Principais Atores Internacionais

A Suíça foi fundamental na intermediação do acordo de paz de agosto de 2019 em Moçambique, tendo os diplomatas suíços desempenhado um papel fulcral como mediadores. Em agosto, o presidente da Comissão da União Africana saudou a amnistia assinada naquele mês como um marco fundamental no fim do conflito moçambicano. Em junho, Moçambique acolheu pela primeira vez a Cimeira de Negócios EUA-África. Embora a cimeira tenha sido importante para promover o investimento no país, a agenda não incluiu discussões sobre as ligações entre negócios, insegurança e direitos humanos nas áreas consideradas pelos investidores.
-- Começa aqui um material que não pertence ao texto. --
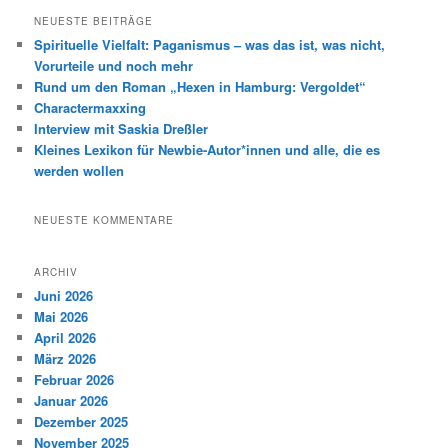
h
NEUESTE BEITRÄGE
e
Spirituelle Vielfalt: Paganismus – was das ist, was nicht,
n
Vorurteile und noch mehr
Rund um den Roman „Hexen in Hamburg: Vergoldet“
Charactermaxxing
Interview mit Saskia Dreßler
Kleines Lexikon für Newbie-Autor*innen und alle, die es
werden wollen
NEUESTE KOMMENTARE
ARCHIV
Juni 2026
Mai 2026
April 2026
März 2026
Februar 2026
Januar 2026
Dezember 2025
November 2025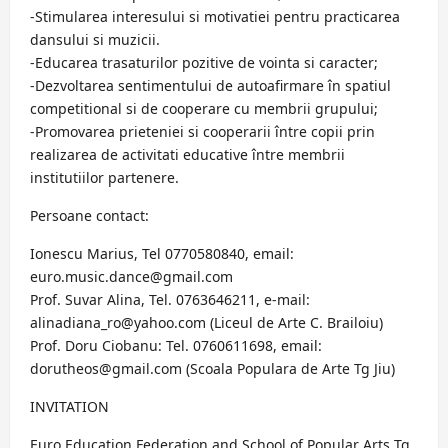
-Stimularea interesului si motivatiei pentru practicarea
dansului si muzicii.
-Educarea trasaturilor pozitive de vointa si caracter;
-Dezvoltarea sentimentului de autoafirmare în spatiul
competitional si de cooperare cu membrii grupului;
-Promovarea prieteniei si cooperarii între copii prin
realizarea de activitati educative între membrii
institutiilor partenere.
Persoane contact:
Ionescu Marius, Tel 0770580840, email:
euro.music.dance@gmail.com
Prof. Suvar Alina, Tel. 0763646211, e-mail:
alinadiana_ro@yahoo.com (Liceul de Arte C. Brailoiu)
Prof. Doru Ciobanu: Tel. 0760611698, email:
dorutheos@gmail.com (Scoala Populara de Arte Tg Jiu)
INVITATION
Euro Education Federation and School of Popular Arts Tg.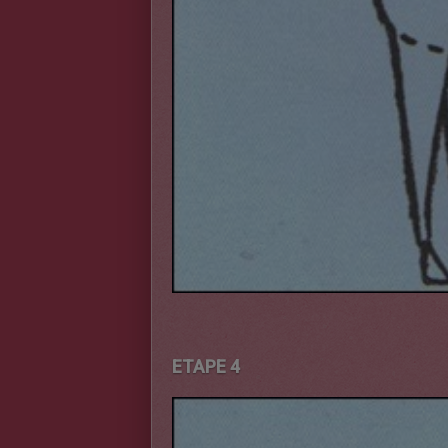
ETAPE 4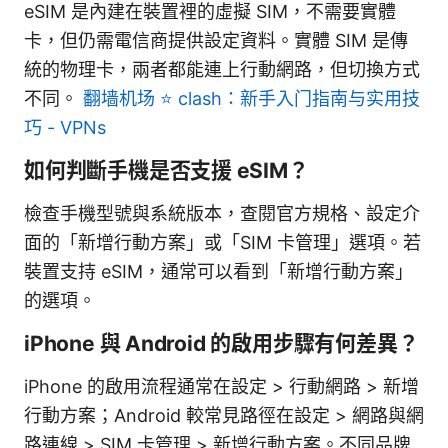
eSIM 是內建在裝置裡的虛擬 SIM，不需要實體
卡，但仍需電信商提供設定資料。實體 SIM 是傳
統的物理卡，兩者都能連上行動網路，但切換方式
不同。
翻墙机场 ⭐ clash：新手入门指南与实用技
巧 - VPNs
如何判斷手機是否支援 eSIM？
檢查手機型號與系統版本，查閱官方規格、設定介
面的「新增行動方案」或「SIM 卡管理」選項。若
裝置支持 eSIM，通常可以看到「新增行動方案」
的選項。
iPhone 與 Android 的啟用步驟有何差異？
iPhone 的啟用流程通常在設定 > 行動網路 > 新增
行動方案；Android 較常見路徑在設定 > 網路與網
路連線 > SIM 卡管理 > 新增行動方案。不同品牌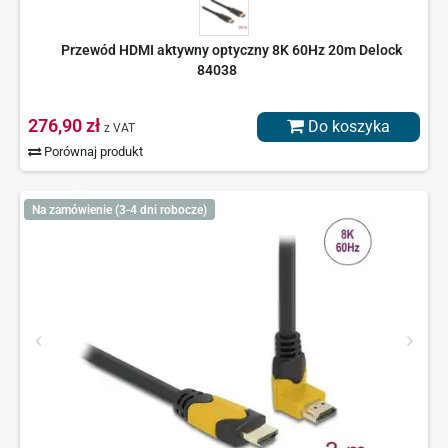
Przewód HDMI aktywny optyczny 8K 60Hz 20m Delock
84038
276,90 zł
Do koszyka
z VAT
Porównaj produkt
Na zamówienie (3-4 dni robocze)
O Papa Francisco visitou Moçambique em setembro. Encontrou-se com jovens de diferentes religiões, bem como líderes políticos e civis, incentivando-os a consolidar o acordo de paz. Em setembro, a União Europeia, que enviou 32 observadores eleitorais em missões de longo prazo para as eleições gerais, manifestou preocupação com a violência e o assédio políticos durante a campanha. Após as eleições, a UE disse que a missão dos seus observadores identificou algumas irregularidades e más práticas no dia das eleições e durante o processo de gestão de resultados, incluindo introdução de votos fraudulentos nas urnas, votação múltipla, invalidação intencional de votos na oposição e alteração dos resultados das assembleias de voto com a introdução fraudulenta de votos adicionais.